Professor Patrick Honohan, who first called for such an inquiry in December is “satisfied” that he can complete the work asked of him by the Government within the current laws.
He gave the assurance in response to claims by Labour Party who said there were “serious legal doubts” surrounding his role in the inquiry.
Prof Honohan has been asked to write a report on “the performance of the respective functions of the Central Bank and Financial Regulator” from its establishment up until September 2008.
This report will be one of two “scoping documents” which will determine the issues to be investigated by the commission of investigation and potentially inform an Oireachtas inquiry.

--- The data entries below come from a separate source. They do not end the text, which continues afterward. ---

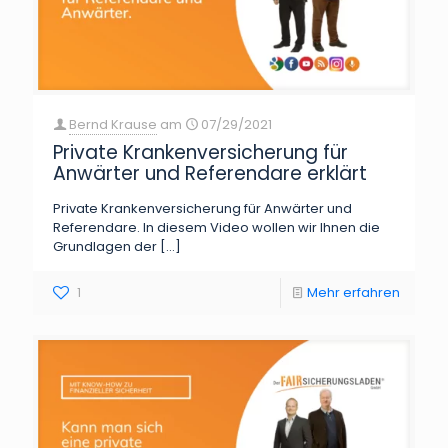
Bernd Krause
am
07/29/2021
Private Krankenversicherung für
Anwärter und Referendare erklärt
Private Krankenversicherung für Anwärter und
Referendare. In diesem Video wollen wir Ihnen die
Grundlagen der
[…]
1
Mehr erfahren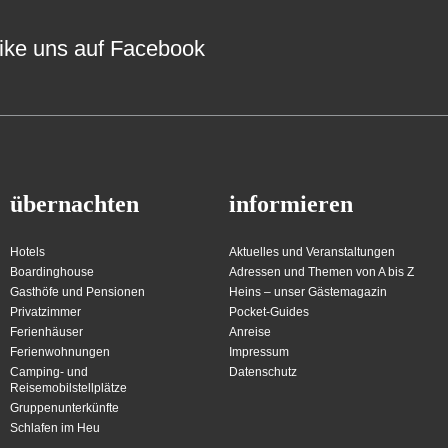
ike uns auf Facebook
übernachten
informieren
Hotels
Aktuelles und Veranstaltungen
Boardinghouse
Adressen und Themen von A bis Z
Gasthöfe und Pensionen
Heins – unser Gästemagazin
Privatzimmer
Pocket-Guides
Ferienhäuser
Anreise
Ferienwohnungen
Impressum
Camping- und
Datenschutz
Reisemobilstellplätze
Gruppenunterkünfte
Schlafen im Heu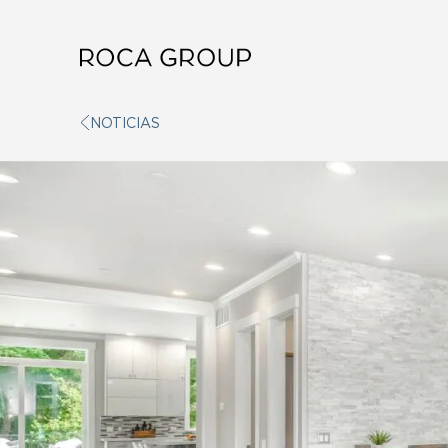
NOTICIAS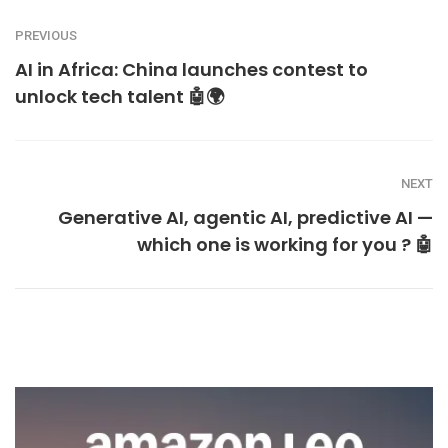
PREVIOUS
AI in Africa: China launches contest to
unlock tech talent 🤖🌍
NEXT
Generative AI, agentic AI, predictive AI —
which one is working for you ? 🤖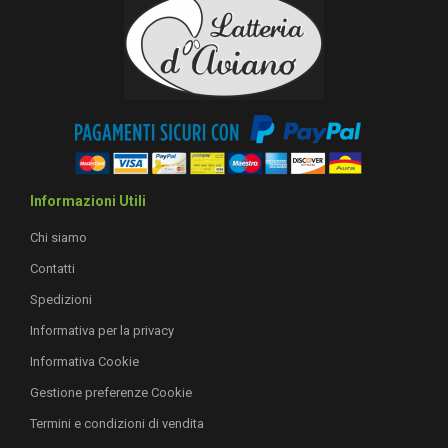
Informazioni Utili
Chi siamo
Contatti
Spedizioni
Informativa per la privacy
Informativa Cookie
Gestione preferenze Cookie
Termini e condizioni di vendita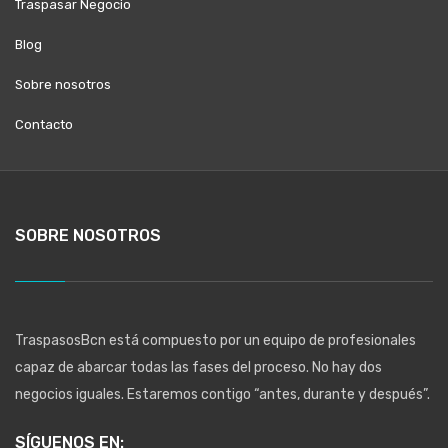
Traspasar Negocio
Blog
Sobre nosotros
Contacto
SOBRE NOSOTROS
TraspasosBcn está compuesto por un equipo de profesionales
capaz de abarcar todas las fases del proceso. No hay dos
negocios iguales. Estaremos contigo “antes, durante y después”.
SÍGUENOS EN: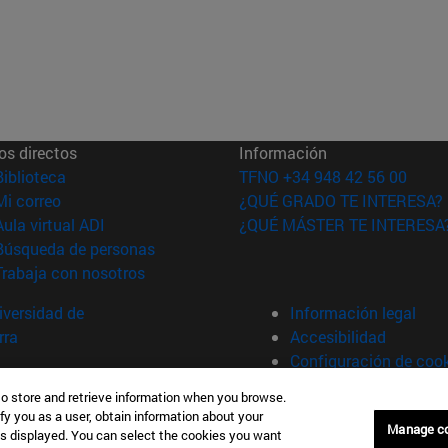
os directos
Información
(abre en nueva ventana)
Biblioteca
TFNO +34 948 42 56 00
(abre en nueva ventana)
Mi correo
¿QUÉ GRADO TE INTERESA?
(abre en nueva ventana)
Aula virtual ADI
¿QUÉ MÁSTER TE INTERESA
(abre en nueva ventana)
Búsqueda de personas
(abre en nueva ventana)
Trabaja con nosotros
versidad de
Información legal
rra
Accesibilidad
Configuración de coo
to store and retrieve information when you browse.
fy you as a user, obtain information about your
Manage c
is displayed. You can select the cookies you want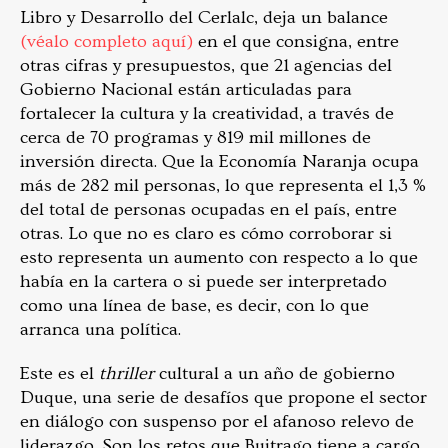
Libro y Desarrollo del Cerlalc, deja un balance
(véalo completo aquí)
en el que consigna, entre
otras cifras y presupuestos, que 21 agencias del
Gobierno Nacional están articuladas para
fortalecer la cultura y la creatividad, a través de
cerca de 70 programas y 819 mil millones de
inversión directa. Que la Economía Naranja ocupa
más de 282 mil personas, lo que representa el 1,3 %
del total de personas ocupadas en el país, entre
otras. Lo que no es claro es cómo corroborar si
esto representa un aumento con respecto a lo que
había en la cartera o si puede ser interpretado
como una línea de base, es decir, con lo que
arranca una política.
Este es el
thriller
cultural a un año de gobierno
Duque, una serie de desafíos que propone el sector
en diálogo con suspenso por el afanoso relevo de
liderazgo. Son los retos que Buitrago tiene a cargo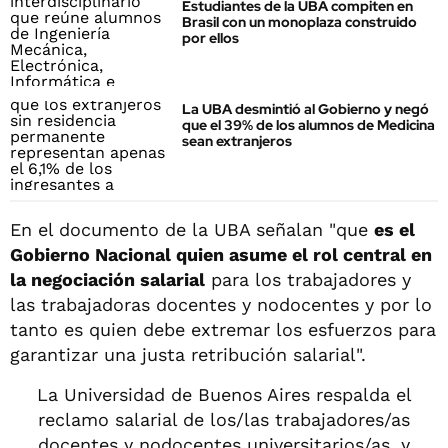
Estudiantes de la UBA compiten en
Brasil con un monoplaza construido
por ellos
La UBA desmintió al Gobierno y negó
que el 39% de los alumnos de Medicina
sean extranjeros
En el documento de la UBA señalan "que
es el
Gobierno Nacional quien asume el rol central en
la negociación salarial
para los trabajadores y
las trabajadoras docentes y nodocentes y por lo
tanto es quien debe extremar los esfuerzos para
garantizar una justa retribución salarial".
La Universidad de Buenos Aires respalda el
reclamo salarial de los/las trabajadores/as
docentes y nodocentes universitarios/as, y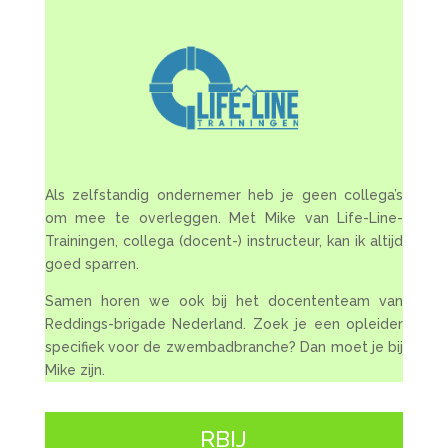
Als zelfstandig ondernemer heb je geen collega’s
om mee te overleggen. Met Mike van Life-Line-
Trainingen, collega (docent-) instructeur, kan ik altijd
goed sparren.
Samen horen we ook bij het docententeam van
Reddings-brigade Nederland. Zoek je een opleider
specifiek voor de zwembadbranche? Dan moet je bij
Mike zijn.
RBIJ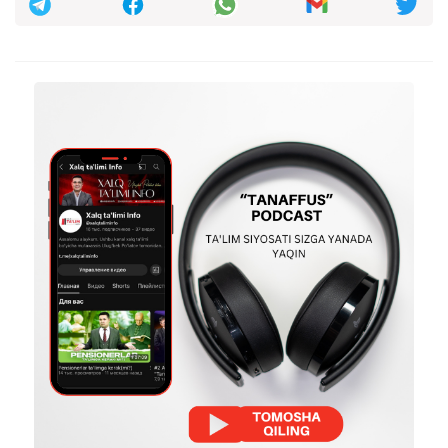
1
taxrirlangan
Javob
Vahob
18:35:01 / 03.03.2026
Оби-хаво носозлиги туфайли........ Шунгаям
президент аралашдими э калллаларингга
коил .
taxrirlangan
Javob
Jamshid Ahmadjonov
11:29:25 / 03.03.2026
Vazirlikni foydasiga qaror chiqargan sud
endi nima qilarkan sud qarorini oʻzgartirib
uzur soʻrarmikin Oʻz kaspi fidoyilariga
ofaring
taxrirlangan
Javob
alish2008xon alixandro08
10:39:50 / 03.03.2026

But Labour pointed out that a “legal gag” contained in the Central Bank Act 2003 prohibits him from “publicly discussing or disclosing in any manner any commercially confidential information in relation to any regulated firm or individual”.

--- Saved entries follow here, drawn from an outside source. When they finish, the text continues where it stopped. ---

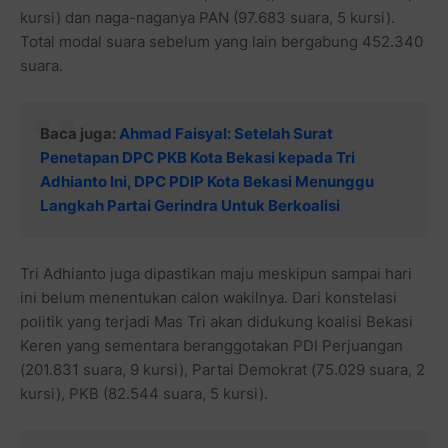
kursi) dan naga-naganya PAN (97.683 suara, 5 kursi).
Total modal suara sebelum yang lain bergabung 452.340
suara.
Baca juga:
Ahmad Faisyal: Setelah Surat
Penetapan DPC PKB Kota Bekasi kepada Tri
Adhianto Ini, DPC PDIP Kota Bekasi Menunggu
Langkah Partai Gerindra Untuk Berkoalisi
Tri Adhianto juga dipastikan maju meskipun sampai hari
ini belum menentukan calon wakilnya. Dari konstelasi
politik yang terjadi Mas Tri akan didukung koalisi Bekasi
Keren yang sementara beranggotakan PDI Perjuangan
(201.831 suara, 9 kursi), Partai Demokrat (75.029 suara, 2
kursi), PKB (82.544 suara, 5 kursi).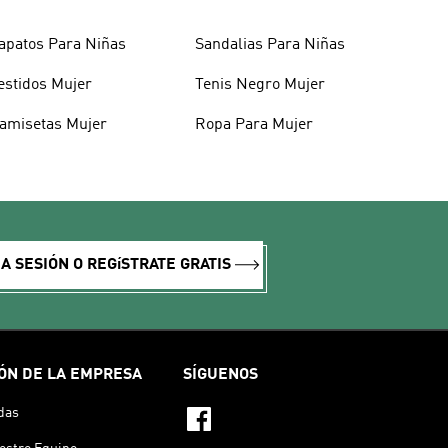
apatos Para Niñas
Sandalias Para Niñas
estidos Mujer
Tenis Negro Mujer
amisetas Mujer
Ropa Para Mujer
IA SESIÓN O REGíSTRATE GRATIS
ÓN DE LA EMPRESA
SÍGUENOS
das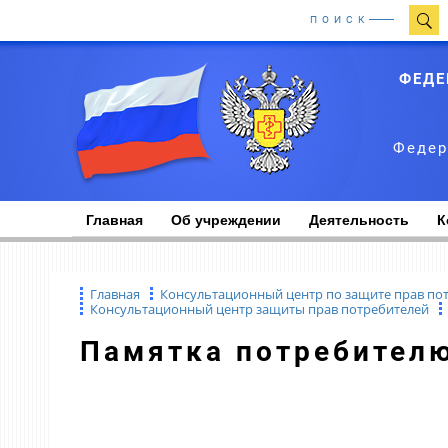
ПОИСК
ФЕДЕ
Федер
Главная
Об учреждении
Деятельность
К
Главная
Консультационный центр по защите прав по
Консультационный центр защиты прав потребителей
Памятка потребител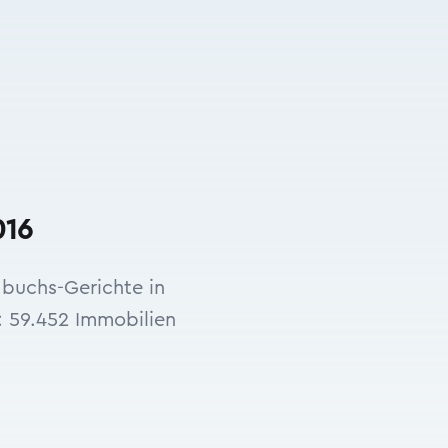
016
dbuchs-Gerichte in
: 59.452 Immobilien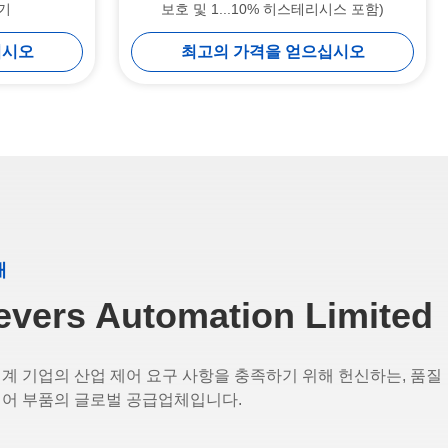
기
보호 및 1...10% 히스테리시스 포함)
십시오
최고의 가격을 얻으십시오
개
evers Automation Limited
세계 기업의 산업 제어 요구 사항을 충족하기 위해 헌신하는, 품질
제어 부품의 글로벌 공급업체입니다.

Labour’s Finance spokeswoman Joan Burton said the law must be amended if Mr Honohan is to have any “meaningful role” in the inquiry.
“It is difficult to see how any inquiry undertaken by him can contribute to public knowledge on the events that led to the banking crisis,” she said.

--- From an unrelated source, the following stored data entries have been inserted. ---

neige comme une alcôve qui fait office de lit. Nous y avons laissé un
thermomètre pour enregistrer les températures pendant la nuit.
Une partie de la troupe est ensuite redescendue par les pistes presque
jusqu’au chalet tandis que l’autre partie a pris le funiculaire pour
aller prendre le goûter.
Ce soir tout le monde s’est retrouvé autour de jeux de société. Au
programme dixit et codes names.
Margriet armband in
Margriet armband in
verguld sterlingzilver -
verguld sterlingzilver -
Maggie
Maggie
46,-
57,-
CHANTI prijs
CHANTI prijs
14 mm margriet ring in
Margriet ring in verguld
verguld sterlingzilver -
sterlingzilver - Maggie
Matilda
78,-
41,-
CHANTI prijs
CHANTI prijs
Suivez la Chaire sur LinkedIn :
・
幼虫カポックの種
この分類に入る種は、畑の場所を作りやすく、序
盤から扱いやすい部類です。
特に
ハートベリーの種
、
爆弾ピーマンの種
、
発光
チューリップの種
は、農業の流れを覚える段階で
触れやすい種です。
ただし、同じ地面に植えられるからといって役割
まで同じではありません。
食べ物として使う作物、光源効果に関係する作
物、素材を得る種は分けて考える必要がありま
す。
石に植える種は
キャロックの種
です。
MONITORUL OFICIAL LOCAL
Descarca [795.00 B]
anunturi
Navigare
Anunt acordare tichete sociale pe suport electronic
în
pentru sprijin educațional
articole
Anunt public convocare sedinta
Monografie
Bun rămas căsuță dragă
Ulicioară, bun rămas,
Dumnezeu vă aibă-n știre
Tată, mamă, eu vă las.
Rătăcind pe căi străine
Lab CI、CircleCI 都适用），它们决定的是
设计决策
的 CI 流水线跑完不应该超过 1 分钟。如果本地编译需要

“This is just another example of legal pitfalls and the capacity for delay in the convoluted process the Government has come with in other to avoid, at all costs, the public, open, Oireachtas driven inquiry that Labour has been seeking.”
But when challenged on the issue in the Dáil, Taoiseach Brian Cowen said Ms Burton “is very good at conspiracy theories and this one is as good as it gets”.
He said: “Prof Honohan has agreed to do the job he has been asked to do and will do it. He has no intention of doing anything illegal. He will do his job.”
Similarly, Finance Minister Brian Lenihan last night insisted that Mr Honohan would not be barred from expressing his views on the matters he will be examining for the scoping document. Mr Lenihan said Mr Honohan was in an “ideal position” to look at these issues and prepare the report.
A spokesperson for the Central Bank said: “The Governor is satisfied that he can complete the work he has been required to undertake within the existing legislation.”